Когда освобождение только началось, такие сцены происходили повсеместно. Так как большая часть немецких полицейских разбежались или были разогнаны, местному населению не оставалось другого выбора, кроме как обращаться к союзникам за помощью, но солдат союзников для патрулирования не хватало. В Ганновере военная комендатура зачислила военнопленных из армий союзников во временные полицейские подразделения, но у этих людей не было опыта полицейской работы, и зачастую они имели зуб на местных немцев. Во всех главных городах Германии полицейских набирали из числа немцев таких же неопытных. По понятным причинам союзники не позволяли им носить оружие, следовательно, их силы по сравнению с буйствующими перемещенными лицами и растущими бандами вооруженных иностранцев оказывались неравны.
История, рассказанная английским лейтенантом, демонстрирует неспособность солдат союзников справиться с крайне накаленной атмосферой того времени, а также нравственной пропастью между позициями тех, кто лично пострадал от нацистов, и тех, кто не пострадал. В мае 1945 г. Рей Хантинг, едучи по спокойной сельской дороге неподалеку от города Везель, стал свидетелем происшествия, врезавшегося в его память на всю оставшуюся жизнь:
«Впереди я увидел двоих мужчин – русского, идущего в Везель, и старого немца с палочкой, который медленно шел к станции. Когда мы приближались к ним, эти двое остановились, и русский спросил, очевидно, который час, потому что старик вынул из кармана жилета часы на цепочке. Одним движением русский выхватил часы и вонзил в грудь немцу длинный нож. Старик пошатнулся и упал на спину в канаву. Когда мы подъехали, его ноги торчали в воздухе, штанины брюк сползли вниз, обнажив тонкие белые икры.
Русский уже вытащил из раны нож и спокойно вытирал с лезвия кровь о пиджак старика, когда я сунул ему в ребра дуло своего револьвера. Пока русский стоял на дороге, подняв руки вверх, я отдал револьвер Патрику, а сам спрыгнул в канаву, чтобы помочь жертве. Старик был мертв. Русский, эта бессловесная скотина, глядел на меня, стоявшего на коленях около тела, без каких-либо признаков душевного волнения или раскаяния.
Я забрал нож и часы, затолкал его в кузов грузовика и сел напротив него с револьвером. Мы поехали в комендатуру, чтобы передать его капитану Граббу, но того не оказалась на месте. Мы отвезли пленника в казарму, чтобы с ним поступили согласно советскому закону.

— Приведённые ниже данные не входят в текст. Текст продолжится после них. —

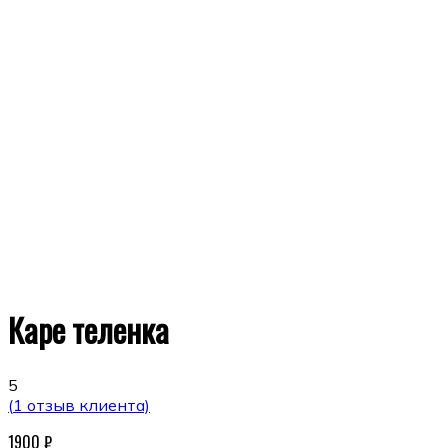
Каре теленка
5
(
1
отзыв клиента)
1900
₽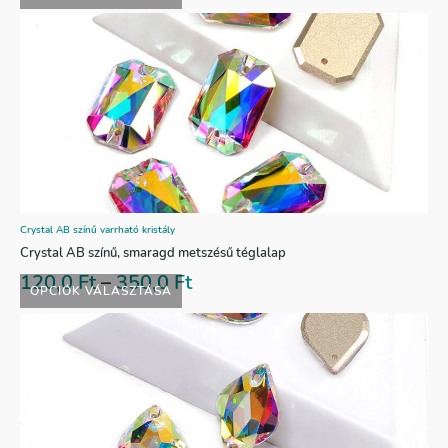
Crystal AB színű varrható kristály
Crystal AB színű, smaragd metszésű téglalap
120,0
Ft
–
350,0
Ft
OPCIÓK VÁLASZTÁSA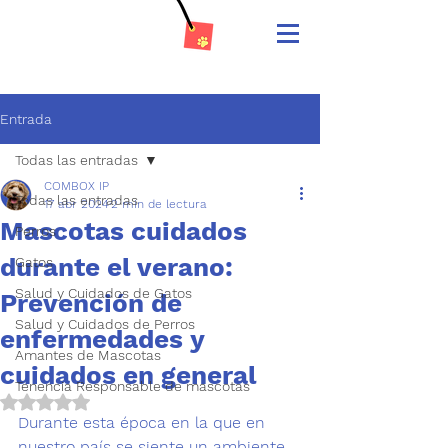
Entrada
Todas las entradas
COMBOX IP
Todas las entradas
17 abr 2024
2 min de lectura
Mascotas cuidados
Perros
durante el verano:
Gatos
Salud y Cuidados de Gatos
Prevención de
Salud y Cuidados de Perros
enfermedades y
Amantes de Mascotas
cuidados en general
Tenencia Responsable de mascotas
Obtuvo NaN de 5 estrellas.
Durante esta época en la que en 
nuestro país se siente un ambiente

Я втолкнул пленника за шиворот в комнату, где сидели советские командиры, и обвинил его в убийстве, предъявив нож и часы. Один из командиров, назвавшийся администратором (русское слово, точно соответствующее английскому), вышел вперед.
«Вы говорите, что этот человек убил немца?» – спросил он с улыбкой. Я показал ему орудие убийства. Он подошел к одному своему сослуживцу и снял с его фуражки красную звезду, затем приколол ее на грудь убийцы и поцеловал его в щеку! Убийца старика со своей наградой на рубашке выскользнул из комнаты и потерялся среди сотен других людей в казармах. Больше я его не видел».
Пытаясь положить конец этой анархии, союзническая военная администрация в каждой зоне Германии была вынуждена ввести радикальные меры. Первым делом она постаралась собрать воедино как можно больше только что освобожденных пленных и подневольных рабочих и посадить их назад под замок – поступок, который вызвал гнев и испуг у многих из тех, чьим единственным желанием было добраться домой в свои страны. Был объявлен строгий комендантский час, который в некоторых районах начинался в 18.00; всякий, кто покидал лагерь ночью, подлежал аресту или даже мог быть расстрелян. Угроза применения силы зачастую становилась единственной эффективной мерой в деле наведения порядка. Например, когда майор А. Дж. Мун встал во главе военной администрации в городе Букстехуде, он немедленно проинформировал население местных центров для перемещенных лиц о том, что каждый, пойманный на мародерстве, будет расстрелян. В результате в этом районе было очень мало беспорядков. Позже, в августе, английская военная администрация в Северо-Западной Германии сделала расстрел мародеров своей официальной политикой. Американская военная администрация в Гессе также предупредила, что каждого, кто будет буйствовать из-за нехватки продовольствия, ждет смертная казнь. Эти объявления и объявления нацистов мало отличались друг от друга, скорее всего, именно некая преемственность между двумя системами власти делала их столь эффективными.